POLITICA ECONOMICA. Fmi, accordo storico: più potere a economie emergenti

sabato 6 novembre 2010
Il Fondo Monetario Internazionale (Fmi) adotta la riforma proposta dal G20, accordando maggiori poteri di voto alle economie emergenti e facendo della Cina il terzo Paese più importante all'interno dell'istituto.«È una decisione storica, la più decisiva nei 65 anni di vita del Fondo e quella che rappresenta il maggiore spostamento di influenza in favore delle economie emergenti e quelle in via di sviluppo, riconoscendone un ruolo crescente nell'economia mondiale» afferma il direttore generale del Fmi, Dominique Strauss-Kahn, commentando il via libera del board dell'istituto alla riforma della governance e delle quote, che prevede un raddoppio del capitale del Fondo e cambi nella ripartizione dei diritti di voto.La riforma «è stata un nodo che ha richiesto molto tempo ed energie negli ultimi anni, e sono contento che ora sia stato sciolto: il problema di lunga data della legittimità del Fondo è stato risolto» osserva Strauss Kahn, che ha fatto della riforma del Fondo la propria priorità sin dal suo arrivo alla guida dell'istituto nel 2007.L'accordo approvato dal board del Fmi prevede che il 6% dei diritti di voto venga trasferito dalle economie industriali a quelle dinamiche.
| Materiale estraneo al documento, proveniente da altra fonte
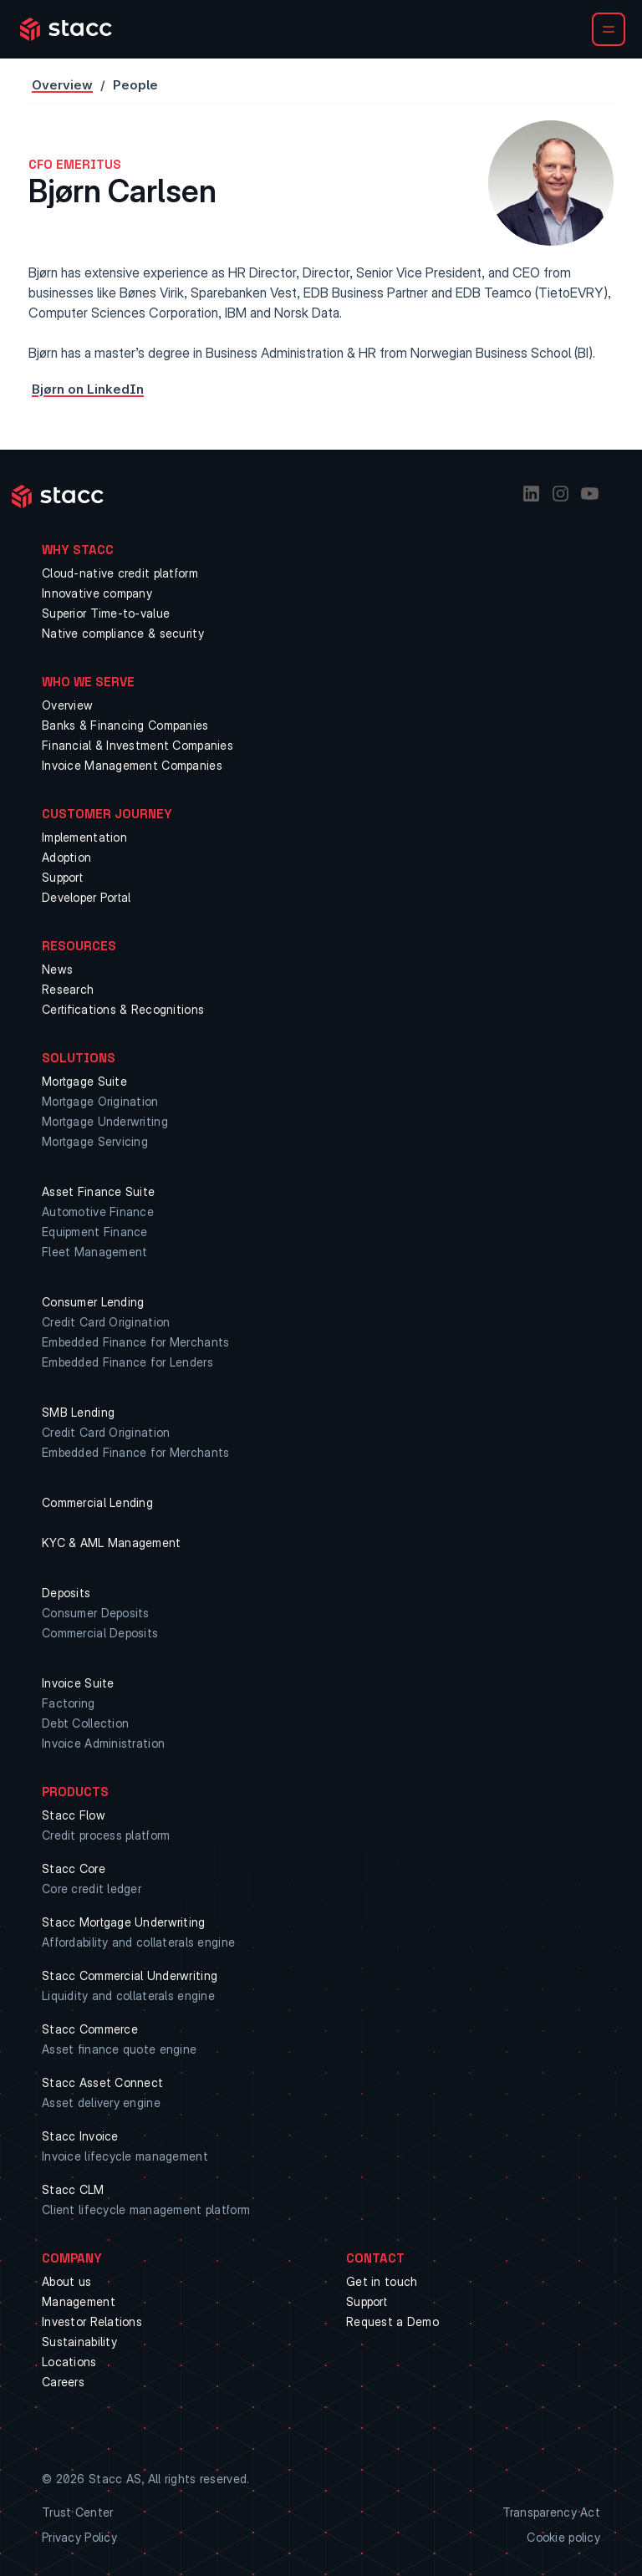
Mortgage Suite (84, 1081)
E questo si traduce anche nell'affermazione della Cina al terzo posto in termini di diritti di voto, alle spalle di Stati Uniti e Giappone, e all'ascesa di India e Brasile nella top-ten dei paesi con maggiore voce.Della top-ten faranno quindi parte gli Usa, il Giappone, quattro economie europee (Germania, Francia, Regno Unito e Italia) e i Bric (Brasile, Russia, India e Cina). Fra gli elementi più importanti della riforma, la soppressione del G5, ovvero dei Paesi che hanno diritto per statuto a un posto nel board: si tratta di Stati Uniti, Giappone, Germania, Francia e Gran Bretagna.Il board del Fondo viene confermato a 24 seggi, con l'Europa che rinuncia a due su nove. La riforma prevede anche che le quote dei membri aumentino, così da raddoppiare il capitale del Fondo a 755,7 miliardi di dollari.Per entrare in vigore, la riforma dovrà essere approvata dagli stati membri del Fmi: per il via libera servono almeno l'85% dei voti favorevoli. In alcuni Paesi sarà necessario che la riforma venga approvata per via legislativa. È il caso degli Stati Uniti. Strauss-Kahn non ritiene che la Camera americana, ora in mano ai repubblicani, ritardi l'approvazione.